# Sei troppo avanti



## licinio

Je voudrai savoir comment je pourrais dire "sei troppo avanti!", une phrase assez courante en italien "branché" entre les jeunes. S'il faut une explication, je vous la donnerai! Merci.


----------



## neeeeeco

comme pour toute expression, ça dépend du contexte.. 

si c'est pour complimenter une personne sur son apparence, on dira "t'es trop dans le coup".

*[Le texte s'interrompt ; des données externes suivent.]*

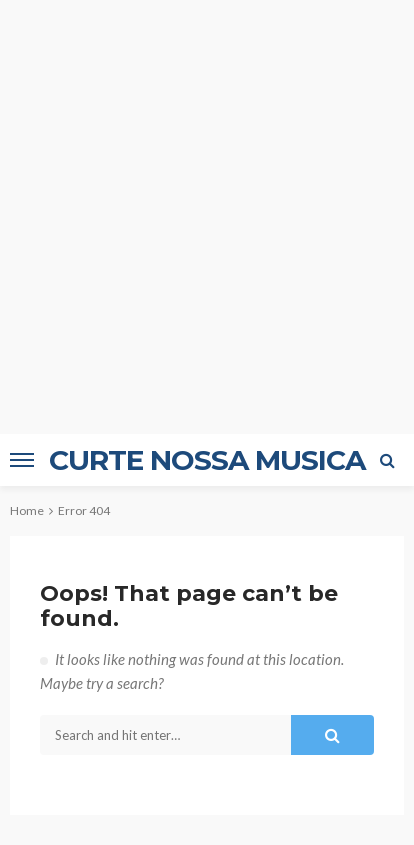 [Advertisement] (207, 217) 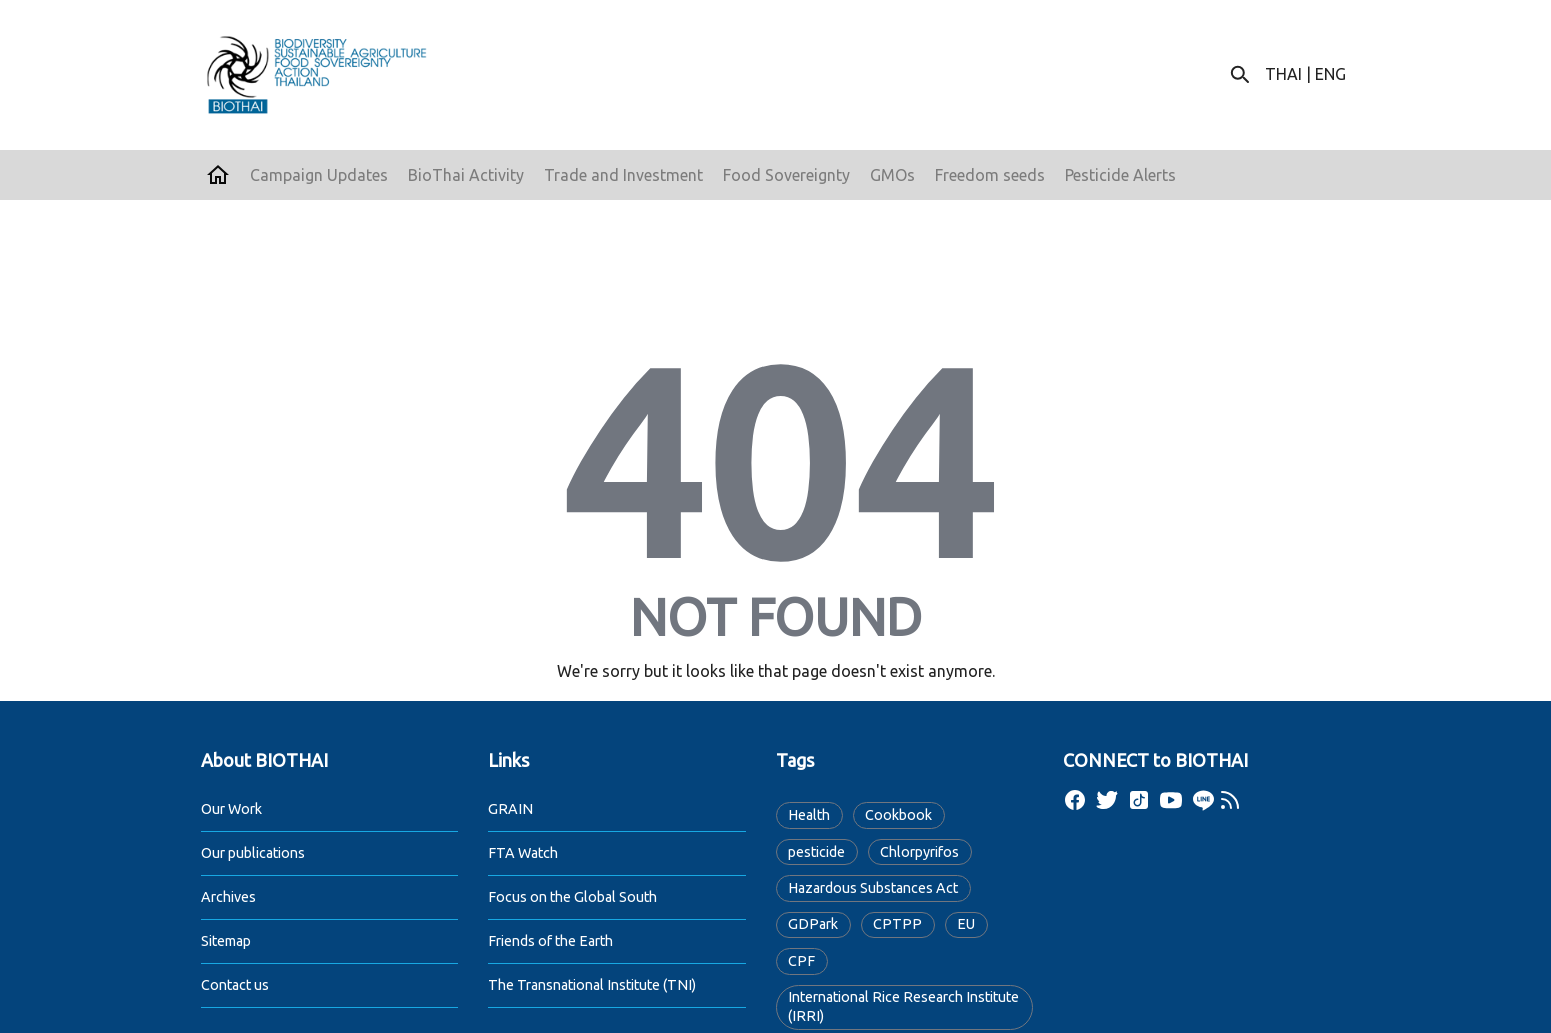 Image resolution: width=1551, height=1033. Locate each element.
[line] (1203, 800)
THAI (1283, 74)
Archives (228, 897)
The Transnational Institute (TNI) (592, 985)
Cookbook (898, 815)
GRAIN (510, 809)
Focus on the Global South (572, 897)
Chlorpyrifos (919, 852)
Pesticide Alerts (1120, 175)
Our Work (231, 809)
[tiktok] (1139, 800)
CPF (801, 961)
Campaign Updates (319, 175)
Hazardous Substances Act (873, 888)
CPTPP (897, 924)
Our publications (253, 853)
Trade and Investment (623, 175)
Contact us (235, 985)
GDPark (813, 924)
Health (809, 815)
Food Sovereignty (786, 175)
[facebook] (1075, 800)
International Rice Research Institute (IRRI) (903, 1006)
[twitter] (1107, 800)
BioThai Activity (466, 175)
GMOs (892, 175)
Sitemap (226, 941)
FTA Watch (523, 853)
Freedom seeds (990, 175)
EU (966, 924)
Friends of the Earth (550, 941)
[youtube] (1171, 800)
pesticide (816, 852)
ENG (1330, 74) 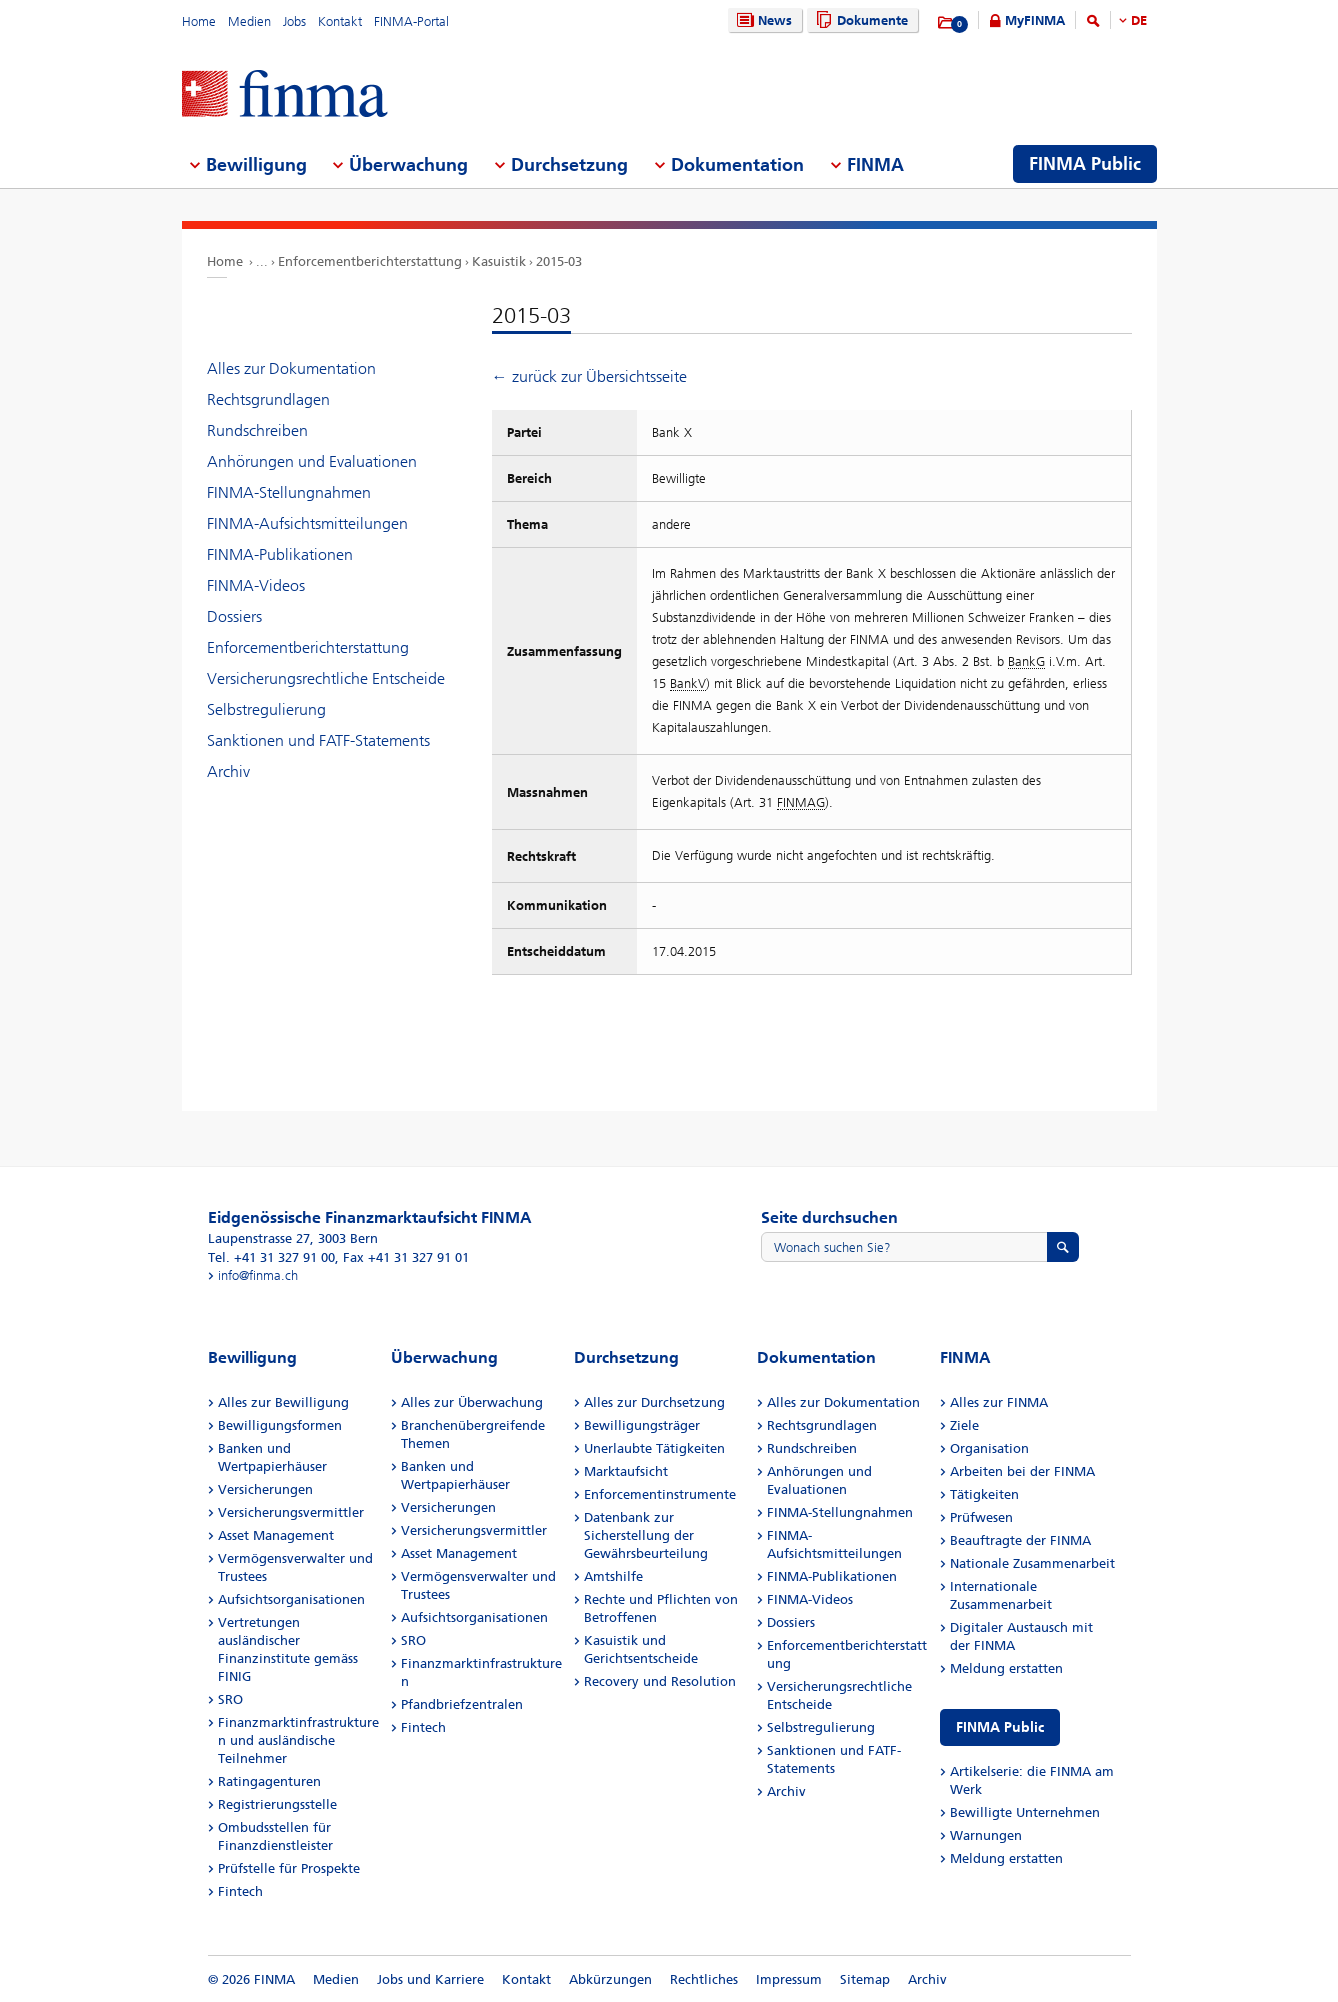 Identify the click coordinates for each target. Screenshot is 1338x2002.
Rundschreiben (257, 430)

si c'est plus pour ses qualités intellectuelles, on pourra dire "t'as tout compris toi" voire même "t'es en avance sur ton temps" mais dans ce cas, cela frôle le génie.


----------



## licinio

Merci pour tes propositions. En les lisant, je me suis dit que toutes sont effectivement de bons équivalents dans les différents contextes. 
Je me demande par contre si l'une de tes possibiles traductions pourrait aussi s'appliquer au cas où _sei troppo avanti_ se référerait au domaine technologique, c'est à dire pour remarquer de façon badine qu'une personne est équipée ou s'y connaît des appareils, logiciels, systèmes etc. au dernier cri. Peut-être _t'es trop dans le coup_?


----------



## chlapec

Une façon de le dire pourrait être: "T'es sacrément balèze en informatique".


----------



## Corsicum

Aussi : « _Toucher sa bille » _ou plus simple_ « toucher »_
_Tu touches en info.  !!!_


----------



## Kinoka

T'as une longueur d'avance / T'es vachement calé / Tu assures grave
 en informatique ou dans d'autres domaines!


----------